* **What is required**
Your copy should begin at the line containing "superpuestas por años." and end at the last line of the records below, matching each line exactly and leaving out pictures.

* **Dataset records**
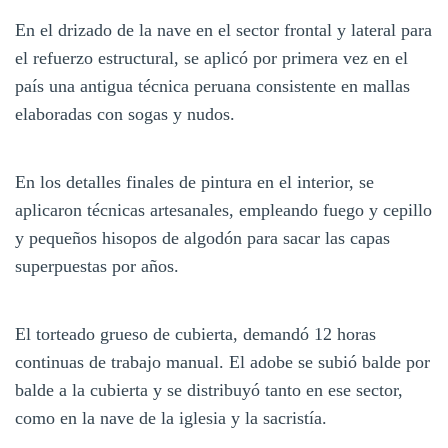
En el drizado de la nave en el sector frontal y lateral para
el refuerzo estructural, se aplicó por primera vez en el
país una antigua técnica peruana consistente en mallas
elaboradas con sogas y nudos.
En los detalles finales de pintura en el interior, se
aplicaron técnicas artesanales, empleando fuego y cepillo
y pequeños hisopos de algodón para sacar las capas
superpuestas por años.
El torteado grueso de cubierta, demandó 12 horas
continuas de trabajo manual. El adobe se subió balde por
balde a la cubierta y se distribuyó tanto en ese sector,
como en la nave de la iglesia y la sacristía.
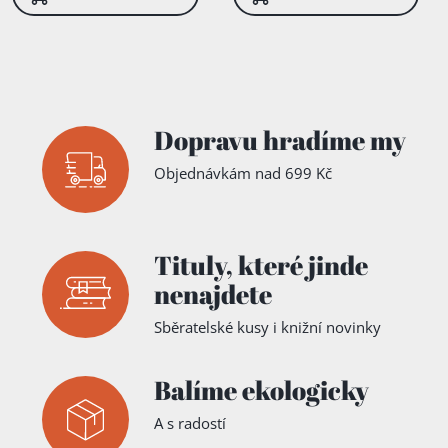
Dopravu hradíme my
Objednávkám nad 699 Kč
Tituly,
které jinde
nenajdete
Sběratelské kusy i knižní novinky
Balíme ekologicky
A s radostí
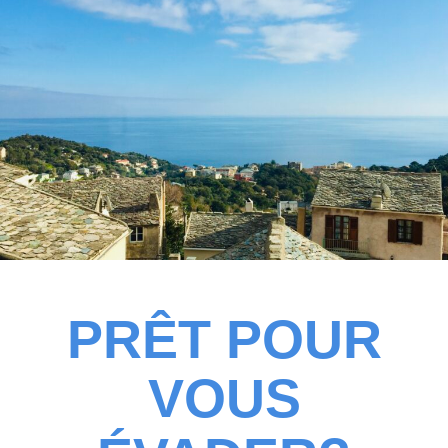
PRÊT POUR
VOUS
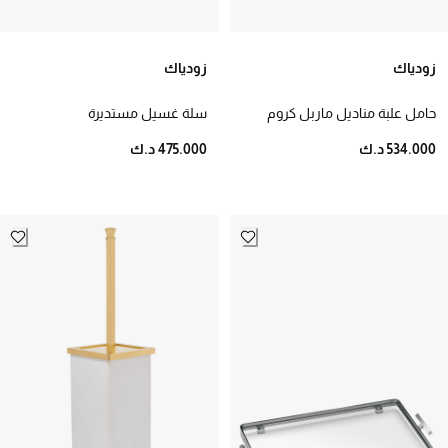
زودياك
زودياك
حامل علبة مناديل ماربل كروم
سلة غسيل مستديرة
أسود
534.000 د.ك
475.000 د.ك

* **Exercise response**
superpuestas por años.
El torteado grueso de cubierta, demandó 12 horas
continuas de trabajo manual. El adobe se subió balde por
balde a la cubierta y se distribuyó tanto en ese sector,
como en la nave de la iglesia y la sacristía.
Dopravu hradíme my
Objednávkám nad 699 Kč
Tituly,
které jinde
nenajdete
Sběratelské kusy i knižní novinky
Balíme ekologicky
A s radostí
PRÊT POUR
VOUS
زودياك
زودياك
حامل علبة مناديل ماربل كروم
سلة غسيل مستديرة
أسود
534.000 د.ك
475.000 د.ك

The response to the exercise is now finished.